投資・金融の分野で「オルタナティブ」を使う場合は、「オルタナティブ投資」の意味です。「オルタナティブ投資」とは、「通常の株式や債券以外の未公開株などへの投資」を指します。具体的には、不動産・未公開株・ヘッジファンドなどが「オルタナティブ投資」に該当します。

従来の主流とされる株式・債券ではなく、「これらに含まれない投資」「代替投資」という意味で「オルタナティブ」という言葉が用いられています。

医療の分野では民間医療を指すことも

「オルタナティブ医療」は「通常の医療に代わって行われる医療」あるいは「通常の医療に並行して行われる医療」を意味します。たとえば、漢方や鍼灸治療、民間療法などの代替医療と呼ばれるものが「オルタナティブ医療」です。

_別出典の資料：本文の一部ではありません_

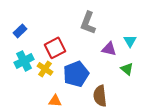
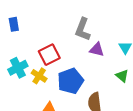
blue rectangle: (20, 31) -> (14, 24), moved, turned -56
purple triangle: (109, 49) -> (97, 50), moved

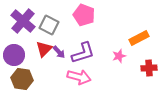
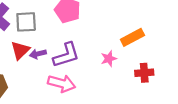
gray square: (49, 25) -> (26, 22), turned -30
purple arrow: (59, 52) -> (38, 54), turned 120

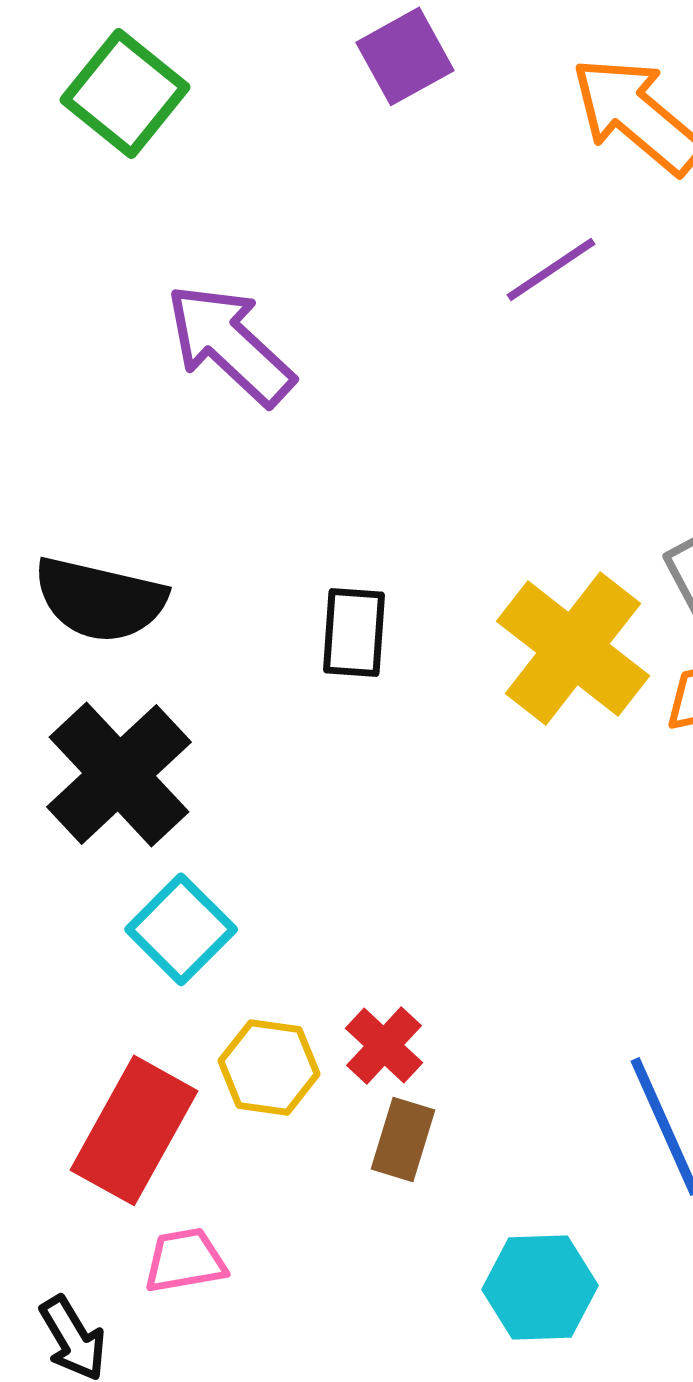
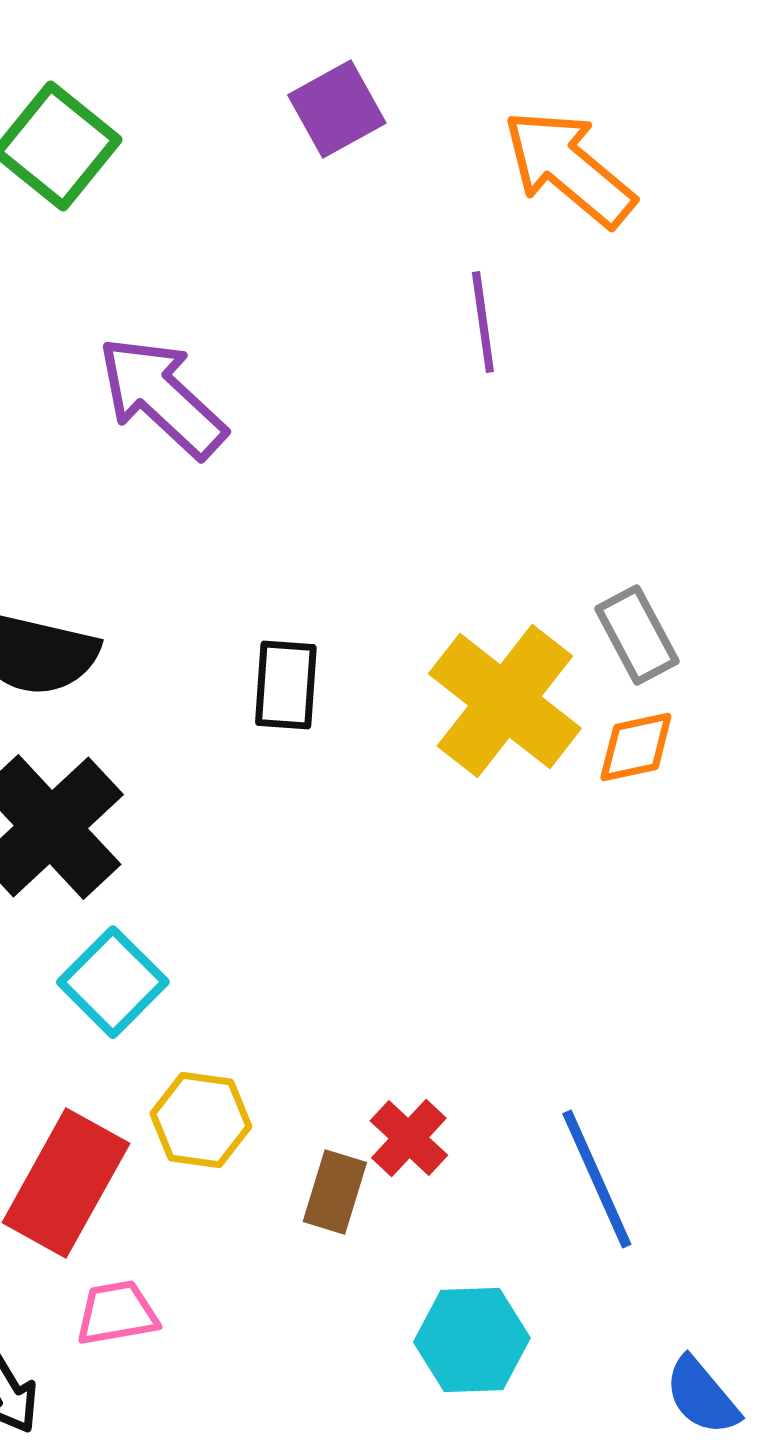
purple line: (551, 269) -> (483, 322), turned -64
red cross: (384, 1045) -> (409, 1138), moved

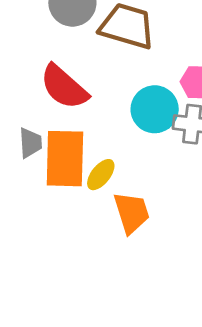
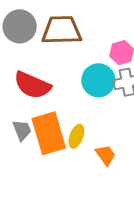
orange trapezoid: (132, 213) -> (106, 155), size x0.7

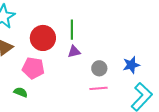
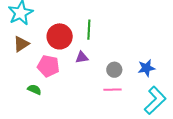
purple triangle: (74, 52) -> (82, 57), moved

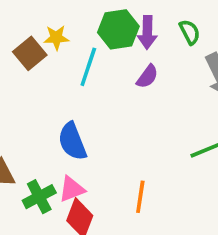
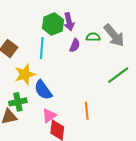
green semicircle: (190, 32) -> (93, 37), moved, turned -48
yellow star: (56, 38) -> (25, 74), moved, size x1.5
green cross: (39, 197) -> (18, 102), moved, turned 30

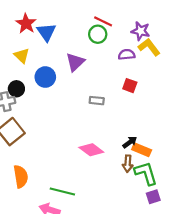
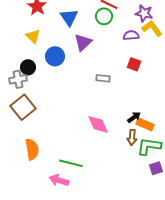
blue triangle: (46, 32) -> (69, 17), moved
pink diamond: (91, 150) -> (98, 124), turned 30
green L-shape: (146, 173) -> (149, 146), turned -65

同様の意味で、「医学・薬」という意味のカタカナ語「メディシン」を使った「オルタナティブメディシン」という表現もあります。「オルタナティブ医療」とほぼ同義で、主に「西洋医学とは異なる医療」を指して使われる表現です。

「オルタナティブ」を使った言葉

「オルタナティブテクノロジー」は地球にやさしい技術のこと

「オルタナティブテクノロジー」は、再生可能エネルギーの利用技術をはじめとした省エネルギー、あるいは無公害な技術を意味します。「持続可能な社会」のために従来の技術に代わって選ばれるような技術を指す言葉です。たとえば、風力・太陽熱などのほか、生ごみを活用する技術なども「オルタナティブテクノロジー」のひとつです。

「オルタナティブエネルギー」は石油に代わる資源を指す

「オルタナティブエネルギー」とは、「代替エネルギー」のことで、主に石油に代わるエネルギー資源を指す言葉として用いられています。

「オルタナティブ教育」は隙間を埋める新しい教育

「オルタナティブ教育」は、これまで主流とされていた教育方法(教育機関)とは異なる教育を指します。その代表的な例として、不登校の生徒などを対象とした「フリースクール」が挙げられます。現行の教育制度では埋められないニーズを埋める、新しい教育を意味する言葉ともいえるでしょう。

「オルタナティブスクール」は自主性重視の教育法が特徴

「オルタナティブ教育」と似た意味の言葉に「オルタナティブスクール」があります。「オルタナティブスクール」とは、アメリカ発の教育改革の一種で、子どもが自律的・主体的に学べるようなカリキュラムを尊重した学校・教育機関を指します。「オルタナティブスクール」では、「教師」としてではなく、大人はあくまでも「サポート役」に徹するのが大きな特徴です。

「オルタナティブストーリー」はカウンセリング用語

「オルタナティブストーリー」は「もうひとつのストーリー」という意味で様々なシーンで用いられます。そのひとつが、カウンセリングです。

カウンセリングにおいては、既存の思い込みの物語・支配的な物語(ドミナントストーリー)に対し、見方を変えることで描く「オルタナティブストーリー」という概念があります。たとえば、「何をやってもうまくいかない最低な人生」の裏にある「オルタナティブストーリー」は、「小さな成功も大きな喜びに変えられる人生」ということができるでしょう。

「オルタナティブロック」は音楽ジャンルのひとつ

「オルタナティブロック」とは、音楽ジャンルのひとつで、「型にはまらないロックミュージック」「新しいタイプのロックミュージック」を表します。1980~1990年代に流行した音楽スタイルで、これまでの王道と呼ばれる楽曲に逆ったり、主流の音楽に対抗したりする姿勢が人気を博しました。日本では、「オルタナ」とも呼ばれます。

このように、ロックミュージック以外でも現代アートの分野では「型にはまらない」というニュアンスで「オルタナティブ」と称することがあります。

「オルタナティブ」の反対語

「オルタナティブ」の対義語は「オリジナル」「主流の」

「オルタナティブな~」が「主流ではない」「取って代わるもの」という意味であるため、その対義語は、「主流の」や「現行の」といった言葉になります。

また、カタカナ語では、「オリジナル」という表現が挙げられます。「オリジナル」とは「現物」「原作」などの意味を持つ単語で、「代案」という意味を持つ「オルタナティブ」の対義語と言えるでしょう。

まとめ

「オルタナティブ」は「二者択一」「代案」「取って代わるもの」という意味を持つ単語です。日本語ではもっぱら、「従来とは異なる~」「~の代わりとなるもの」というニュアンスで使用されることが多いのが特徴です。その使用範囲は広く、科学技術から医学、芸術まで様々です。よく見聞きする単語ですので、意味と使い方の両方を抑えておきましょう。